His rationale was simple, his aim immense: if there were no nation-states, there would be no wars.

Garry Davis was once described as “one of the Western world’s biggest problem children.” Pravda, the Soviet Communist paper, wrote in 1949 that he was an “American debaucher and maniac” and a “prophet” of an idea “exported from the U.S. to Europe, along with powdered eggs and gangster novels.”

Over the years, Davis had been to 34 prisons, not for committing a crime but for traveling without any “recognized documents”. He stormed into one of the largest international gatherings of those times, remained by choice, a stateless man — entering, leaving, being regularly expelled from, and frequently arrested in a spate of countries, for carrying a passport of his devising, met heads of states, organized popular demonstrations, and ran for the office of the Mayor of Washington, DC and the Presidency of the US as the international news media chronicled his every move.

Davis was not the first person to declare himself as a world citizen, but he undoubtedly was the most vocal and persistent one. Luminaries and exponents from diverse fields- Albert Einstein, Albert Schweitzer, Mahatma Gandhi, Jawaharlal Nehru, Emery Reeves, EB White, and others have historically extended their support to the idea of a global federation. However, most of the proponents were rather academic and passive in their approach, limiting themselves to articles, interviews, and speeches.

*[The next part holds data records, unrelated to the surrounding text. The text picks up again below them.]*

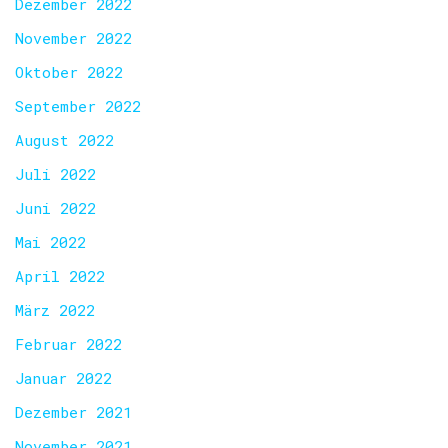
Dezember 2022
November 2022
Oktober 2022
September 2022
August 2022
Juli 2022
Juni 2022
Mai 2022
April 2022
März 2022
Februar 2022
Januar 2022
Dezember 2021
November 2021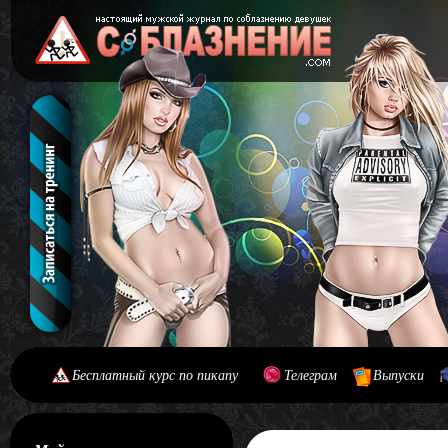
Бесплатный курс по пикапу
Телеграм
Выпуски
[#main] [#journal]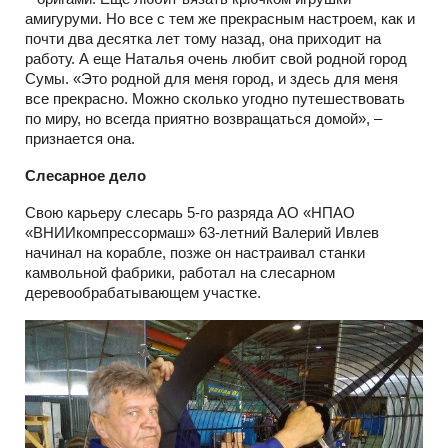
амигуруми. Но все с тем же прекрасным настроем, как и
почти два десятка лет тому назад, она приходит на
работу. А еще Наталья очень любит свой родной город
Сумы. «Это родной для меня город, и здесь для меня
все прекрасно. Можно сколько угодно путешествовать
по миру, но всегда приятно возвращаться домой», –
признается она.
Слесарное дело
Свою карьеру слесарь 5-го разряда АО «НПАО
«ВНИИкомпрессормаш» 63-летний Валерий Ивлев
начинал на корабле, позже он настраивал станки
камвольной фабрики, работал на слесарном
деревообрабатывающем участке.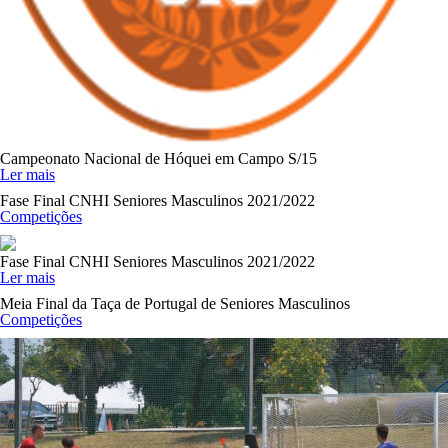
Campeonato Nacional de Hóquei em Campo S/15
Ler mais
Fase Final CNHI Seniores Masculinos 2021/2022
Competições
Fase Final CNHI Seniores Masculinos 2021/2022
Ler mais
Meia Final da Taça de Portugal de Seniores Masculinos
Competições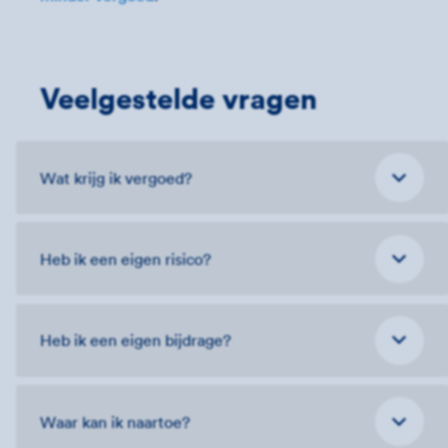
Veelgestelde vragen
Wat krijg ik vergoed?
Heb ik een eigen risico?
Heb ik een eigen bijdrage?
Waar kan ik naartoe?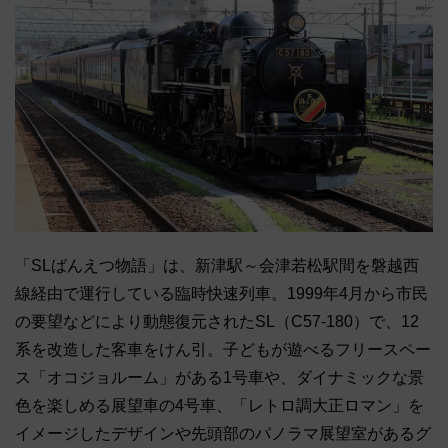
「SLばんえつ物語」は、新津駅～会津若松駅間を磐越西
線経由で運行している臨時快速列車。1999年4月から市民
の要望などにより動態復元されたSL（C57-180）で、12
系を改造した客車をけん引。子どもが遊べるフリースペー
ス「オコジョルーム」がある1号車や、ダイナミックな景
色を楽しめる展望車の4号車、「レトロ調大正ロマン」を
イメージしたデザインや先頭部のパノラマ展望室があるグ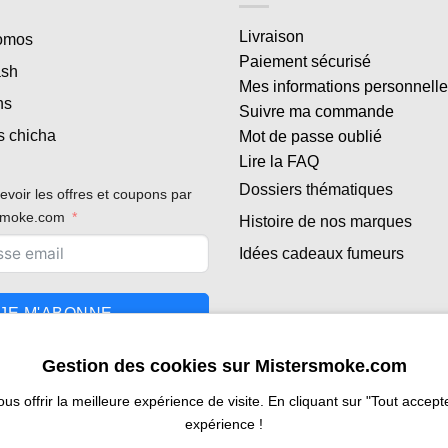
Livraison
romos
Paiement sécurisé
ash
Mes informations personnell
ns
Suivre ma commande
s chicha
Mot de passe oublié
Lire la FAQ
Dossiers thématiques
evoir les offres et coupons par
rsmoke.com
Histoire de nos marques
Idées cadeaux fumeurs
JE M'ABONNE
Gestion des cookies sur Mistersmoke.com
 offrir la meilleure expérience de visite. En cliquant sur "Tout accepter
expérience !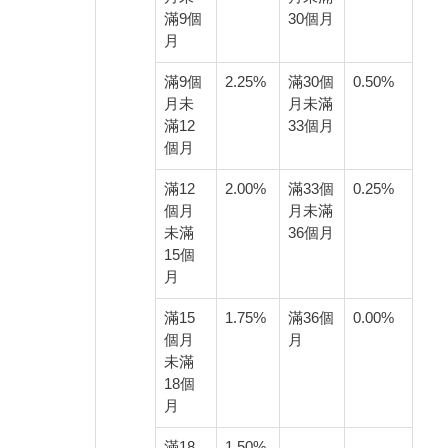
滿9個
30個月
月
滿9個
2.25%
滿30個
0.50%
月未
月未滿
滿12
33個月
個月
滿12
2.00%
滿33個
0.25%
個月
月未滿
未滿
36個月
15個
月
滿15
1.75%
滿36個
0.00%
個月
月
未滿
18個
月
滿18
1.50%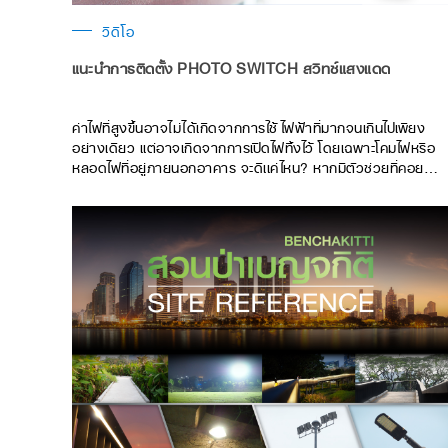
วิดีโอ
แนะนำการติดตั้ง PHOTO SWITCH สวิทซ์แสงแดด
ค่าไฟที่สูงขึ้นอาจไม่ได้เกิดจากการใช้ไฟฟ้าที่มากจนเกินไปเพียง
อย่างเดียว เเต่อาจเกิดจากการเปิดไฟทิ้งไว้ โดยเฉพาะโคมไฟหรือ
หลอดไฟที่อยู่ภายนอกอาคาร จะดีเเค่ไหน? หากมีตัวช่วยที่คอย
เปิด-ปิดไฟ ให้เราเป็นประจำทุกวันโดยอัตโนมัติ หมดกังวลเรื่องค่าไฟ
และเรื่องความปลอดภัยในขณะที่เราไม่อยู่บ้าน เลคิเซ่ขอเเนะนำ
Photo Switch สวิทซ์แสงแดด ควบคุมการเปิด-ปิด ความสว่าง
อัตโนมัติ ตัวช่วยเพิ่มความสะดวกสบายในการใช้ชีวิตประจำวันของ
คุณให้ง่ายยิ่งขึ้น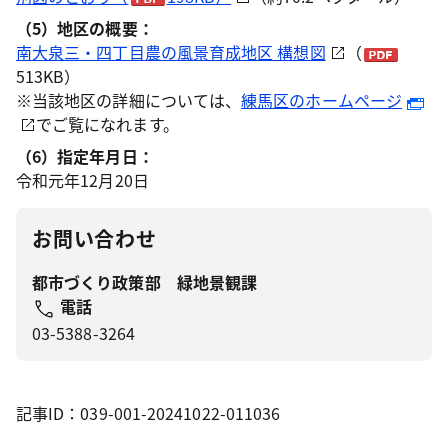
（5）地区の概要：
南大泉三・四丁目農の風景育成地区 構想図
（
513KB）
※当該地区の詳細については、
練馬区のホームページ
でご覧になれます。
（6）指定年月日：
令和元年12月20日
お問い合わせ
都市づくり政策部 緑地景観課
電話
03-5388-3264
記事ID：039-001-20241022-011036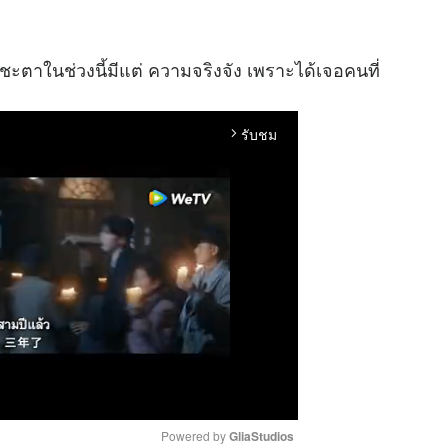
ตาในช่วงนี้มีแต่ ความจริงจัง เพราะได้เจอคนที่
รับชม
arrow_forward_ios
Powered by 
GliaStudios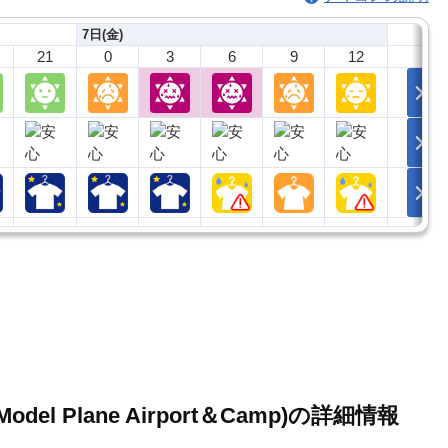
7日(金)
21
0
3
6
9
12
 Model Plane Airport＆Camp)の詳細情報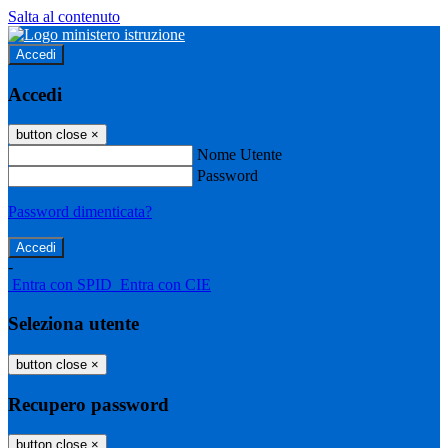
Salta al contenuto
Accedi
Accedi
button close
×
Nome Utente
Password
Password dimenticata?
-
Entra con SPID
Entra con CIE
Seleziona utente
button close
×
Recupero password
button close
×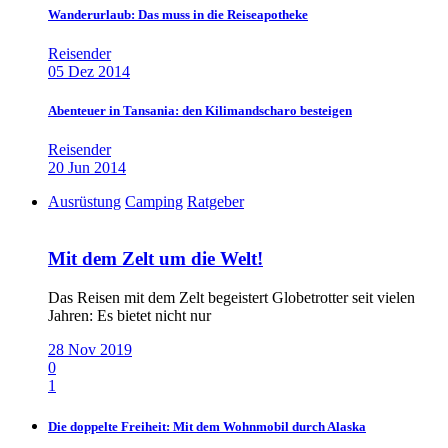
Wanderurlaub: Das muss in die Reiseapotheke
Reisender
05 Dez 2014
Abenteuer in Tansania: den Kilimandscharo besteigen
Reisender
20 Jun 2014
Ausrüstung
Camping
Ratgeber
Mit dem Zelt um die Welt!
Das Reisen mit dem Zelt begeistert Globetrotter seit vielen
Jahren: Es bietet nicht nur
28 Nov 2019
0
1
Die doppelte Freiheit: Mit dem Wohnmobil durch Alaska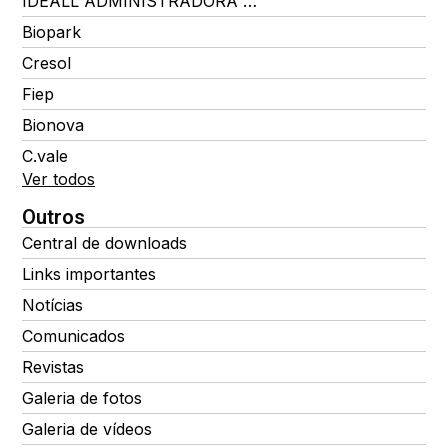
IDEALL ADMINISTRADORA DE BENEFÍCIOS
Biopark
Cresol
Fiep
Bionova
C.vale
Ver todos
Outros
Central de downloads
Links importantes
Notícias
Comunicados
Revistas
Galeria de fotos
Galeria de vídeos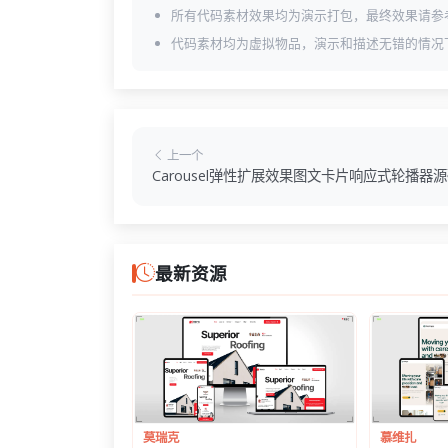
所有代码素材效果均为演示打包，最终效果请参
代码素材均为虚拟物品，演示和描述无错的情况
上一个
Carousel弹性扩展效果图文卡片响应式轮播器
最新资源
莫瑞克
慕维扎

Garry, however, was no armchair theorist. His rationale was simple, his aim immense: if there were no nation-states, there would be no wars. His satyagraha, longer than the one fought by Gandhi, may perhaps not be discussed in history lessons, all the press releases and bulletins might be locked up in the dusty diaries of the neglected past, there may not be official holidays and state tributes on his birth anniversary. Regardless of the neglect, Garry will continue to be celebrated perpetually by the adherents of his path and ideas - he shall remain an inspiration to generations of gadflies in the future.

Omkaar Pattanayak is the Founder and President of the YWF Associate Chapter in the Indian subcontinent, the Global Federal League.